— Records for this exercise —

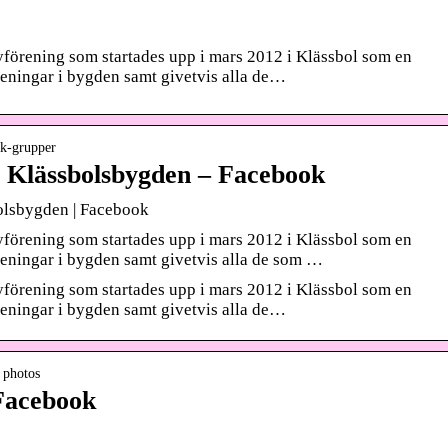
förening som startades upp i mars 2012 i Klässbol som en
eningar i bygden samt givetvis alla de…
ok-grupper
r Klässbolsbygden – Facebook
bolsbygden | Facebook
förening som startades upp i mars 2012 i Klässbol som en
eningar i bygden samt givetvis alla de som …
förening som startades upp i mars 2012 i Klässbol som en
eningar i bygden samt givetvis alla de…
› photos
 Facebook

— Task description —
Return exactly what appears in the records from the line with "eningar i bygden samt givetvis alla de som …" through the final line, and nothing else.

— Exercise response —
eningar i bygden samt givetvis alla de som …
förening som startades upp i mars 2012 i Klässbol som en
eningar i bygden samt givetvis alla de…
› photos
 Facebook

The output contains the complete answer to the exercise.